Vegas chased Sergei Bobrovsky from the contest under eight minutes into the second period and it didn’t seem to matter all too much. Bobrovsky entered the series as the Conn Smythe favourite, vaulting into historic territory before coming crashing down at the most inopportune time. Martinez and Roy both scored goals that were Bobrovsky’s fault and he didn’t present the Panthers with an opportunity to win. Panthers head coach Paul Maurice mercifully pulled the 34-year-old in favour of Alex Lyon, ostensibly to wake the rest of his team up. We don’t imagine Lyon to Bobrovsky’s place in Game 3, but if the Panthers are to win the next four of four or five games, it will need a string of all-world performances from the two-time Vezina Trophy winner again.
Arbitrary endpoints can be manipulated, but at this stage, it’s certainly worth pointing out that the Golden Knights posted a 22-4-5 record since February 1, second only to the historic Bruins. Vegas also posted a 14-3-3 record after March 4 — the day after the trade deadline, this isn’t an arbitrary line in the sand — the third-best record during that span. It wasn’t a sexy pick and its middling possession numbers allowed those prone to deeper introspection to overlook the No. 1 seed Golden Knights. They are two wins away from being able to tell all of us nerds to touch grass and maybe play some slots at the casino.
Florida is beginning to finally show holes in its facade. The previously unflappable Tkachuk delivered a gigantic hit on Eichel, then was goaded into a post-hit scrum that earned him a two-minute minor and a ten-minute misconduct. Golden Knights forward Ivan Barbashev also earned a two-and-ten, canceling each other out. Eichel was slow to get up. But when Eichel returned for the third period, the Golden Knights resumed their domination of the Panthers, as the 26-year-old calmly found Marchessault for his second goal of the evening.
Tkachuk, who has proven to be the NHL’s most clutch player, completely lost his cool and was given a second misconduct in the third period, ending his evening prematurely. Eric Staal followed him to the locker room shortly thereafter. We witnessed an unraveling from the Panthers. And though it faced elimination at the hands of a historically dominant Bruins team earlier this spring, the impending task may prove to be too tall for even these giant-killers.

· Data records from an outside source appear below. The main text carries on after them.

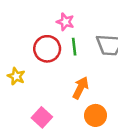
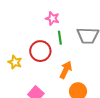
red circle: (47, 49) -> (40, 51), moved

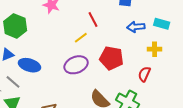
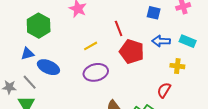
yellow line: (81, 38) -> (91, 46), moved
red pentagon: (111, 58) -> (132, 52), moved

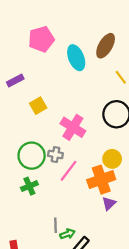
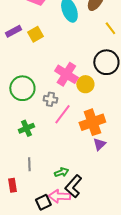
yellow square: (38, 106) -> (35, 34), moved
green circle: (32, 156) -> (22, 88), moved
yellow circle: (112, 159) -> (85, 84), moved
gray line: (55, 225) -> (29, 164), moved

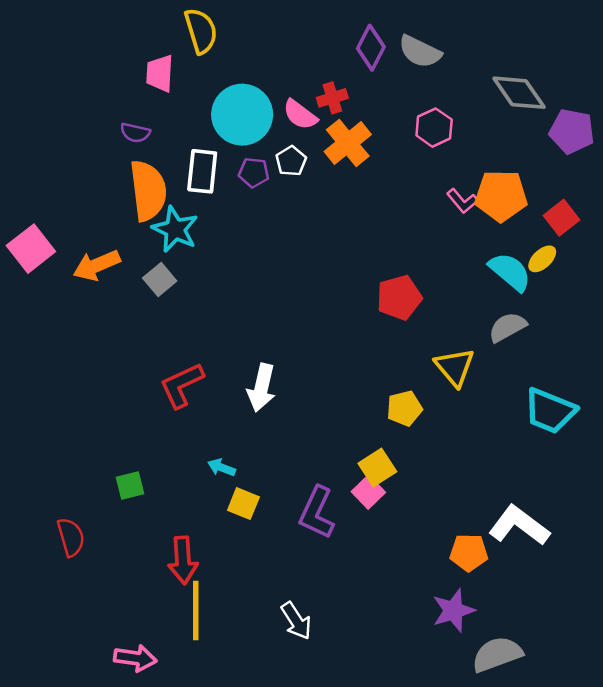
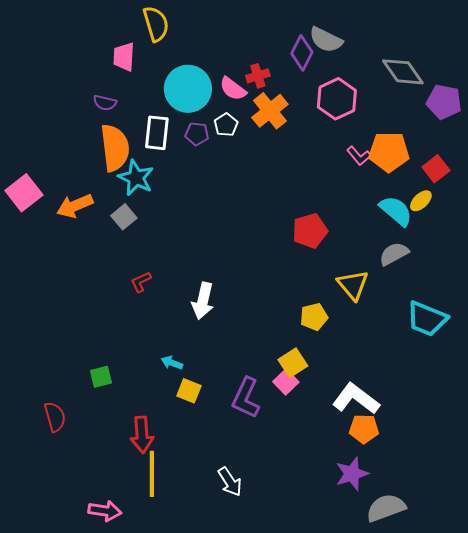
purple diamond: (371, 48) -> (302, 53), moved
pink hexagon: (434, 128) -> (337, 99), size x1.4
red L-shape: (182, 385) -> (141, 282), moved, size x0.6
white L-shape: (519, 525) -> (356, 399), moved

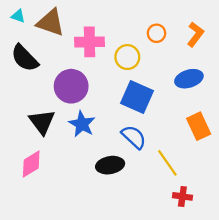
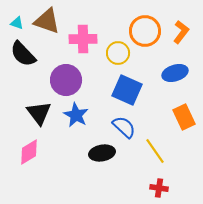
cyan triangle: (18, 16) -> (17, 23), moved
orange circle: (157, 33) -> (145, 31), size x1.8
red cross: (182, 196) -> (159, 188), moved

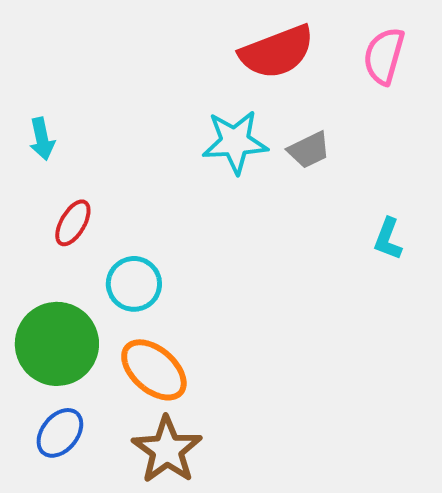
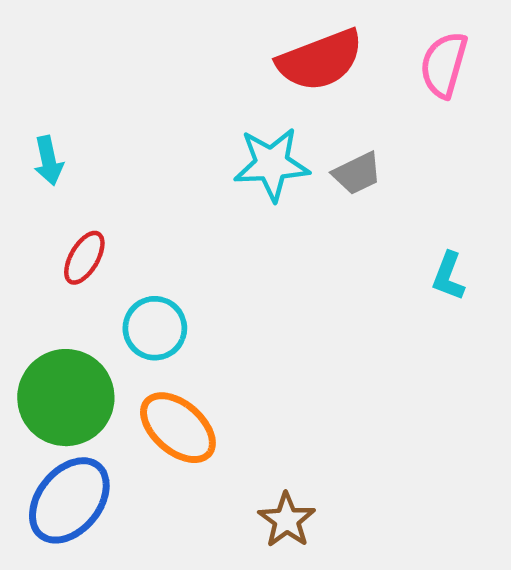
blue ellipse: (60, 433) -> (69, 500), size x1.5
brown star: (167, 450) -> (287, 520), moved, size x0.7

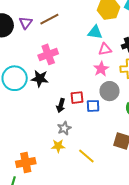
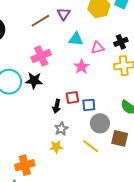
purple triangle: (26, 23) -> (64, 14), moved
cyan triangle: (95, 32) -> (76, 39), moved
pink star: (101, 69) -> (81, 67), moved
gray circle: (109, 91) -> (100, 123), moved
yellow line: (86, 156) -> (91, 146), moved

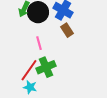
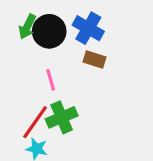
brown rectangle: (67, 30) -> (95, 59), turned -40

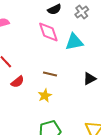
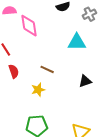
pink diamond: (48, 32) -> (29, 26), moved
red semicircle: (18, 82) -> (14, 71), turned -80

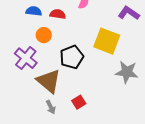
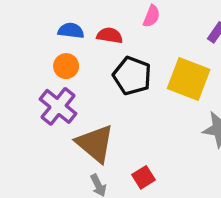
orange circle: (44, 35) -> (66, 66), moved
black pentagon: (72, 57) -> (132, 76), moved, turned -30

As for the Golden Knights, maybe we were foolish all along to discount a No. 1 seed in plain sight. It doesn’t have to be sexy, but their star players are rising to the occasion, they have a wealth of Cup-proven experience in Pietrangelo, Martinez, Barbashev, Stephenson, and Hill is outdueling Bobrovsky, who was thought to be unbeatable two weeks ago. Three maxims, two more wins, that’s all left to prove for the Golden Knights.